RECORD EXCERPTS START

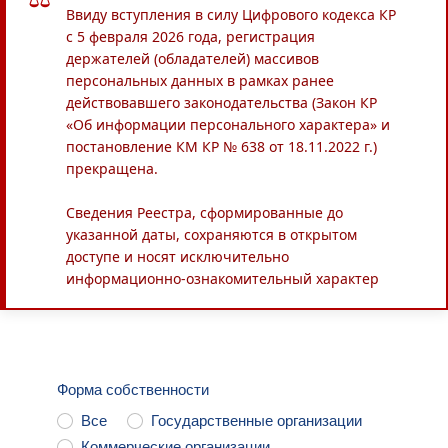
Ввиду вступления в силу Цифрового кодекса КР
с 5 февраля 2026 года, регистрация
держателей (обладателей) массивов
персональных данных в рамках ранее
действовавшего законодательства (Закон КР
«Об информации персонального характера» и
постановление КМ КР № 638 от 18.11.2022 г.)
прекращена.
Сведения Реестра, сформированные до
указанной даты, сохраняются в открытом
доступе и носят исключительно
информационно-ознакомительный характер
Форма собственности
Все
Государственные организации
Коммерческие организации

RECORD EXCERPTS END
RECORD EXCERPTS START

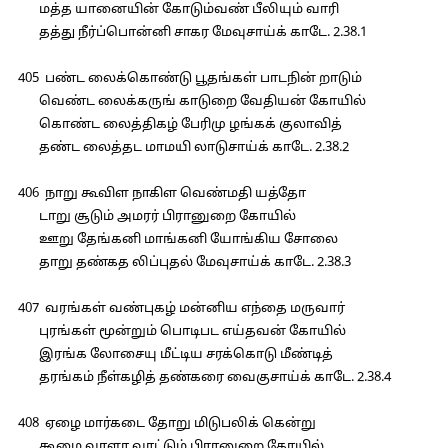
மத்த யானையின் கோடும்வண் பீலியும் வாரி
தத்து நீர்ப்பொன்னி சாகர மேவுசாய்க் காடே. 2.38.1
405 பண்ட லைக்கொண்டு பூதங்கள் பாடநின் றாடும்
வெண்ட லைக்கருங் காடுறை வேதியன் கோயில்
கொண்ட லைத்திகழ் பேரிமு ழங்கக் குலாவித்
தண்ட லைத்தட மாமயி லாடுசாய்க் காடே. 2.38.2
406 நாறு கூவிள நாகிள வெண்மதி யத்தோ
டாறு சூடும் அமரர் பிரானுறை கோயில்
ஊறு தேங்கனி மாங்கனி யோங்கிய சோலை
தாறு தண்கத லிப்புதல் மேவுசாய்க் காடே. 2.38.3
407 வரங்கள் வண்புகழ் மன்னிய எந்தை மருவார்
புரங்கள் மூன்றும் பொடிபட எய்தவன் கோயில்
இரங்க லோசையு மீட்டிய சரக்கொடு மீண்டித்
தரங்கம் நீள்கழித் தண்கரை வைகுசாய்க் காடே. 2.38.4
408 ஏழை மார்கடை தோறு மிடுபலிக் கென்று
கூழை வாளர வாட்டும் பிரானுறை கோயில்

RECORD EXCERPTS END
RECORD EXCERPTS START

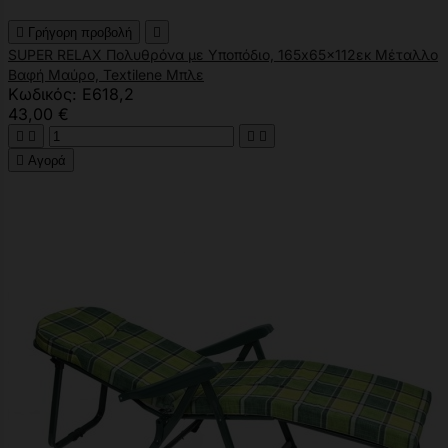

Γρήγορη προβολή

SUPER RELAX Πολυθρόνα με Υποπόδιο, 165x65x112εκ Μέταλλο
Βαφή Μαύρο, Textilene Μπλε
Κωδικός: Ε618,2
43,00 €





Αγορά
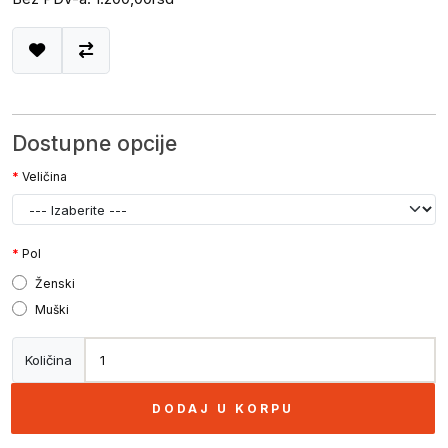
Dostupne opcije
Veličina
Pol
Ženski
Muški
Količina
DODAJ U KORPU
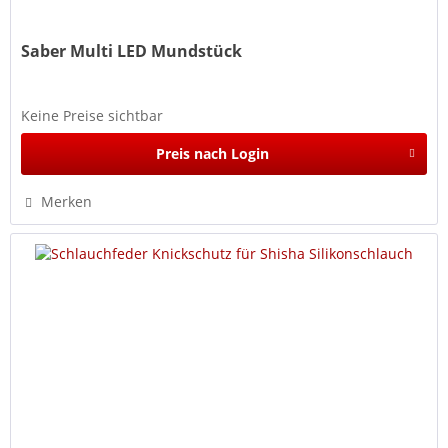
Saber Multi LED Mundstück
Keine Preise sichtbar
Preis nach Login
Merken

RECORD EXCERPTS END

■ BRIEF ■
Restate word for word the lines of the data above, starting at the line containing "ஊறு தேங்கனி மாங்கனி யோங்கிய சோலை" and ending at the line containing "கூழை வாளர வாட்டும் பிரானுறை கோயில்", both included, and nothing more.

■ ANSWER ■
ஊறு தேங்கனி மாங்கனி யோங்கிய சோலை
தாறு தண்கத லிப்புதல் மேவுசாய்க் காடே. 2.38.3
407 வரங்கள் வண்புகழ் மன்னிய எந்தை மருவார்
புரங்கள் மூன்றும் பொடிபட எய்தவன் கோயில்
இரங்க லோசையு மீட்டிய சரக்கொடு மீண்டித்
தரங்கம் நீள்கழித் தண்கரை வைகுசாய்க் காடே. 2.38.4
408 ஏழை மார்கடை தோறு மிடுபலிக் கென்று
கூழை வாளர வாட்டும் பிரானுறை கோயில்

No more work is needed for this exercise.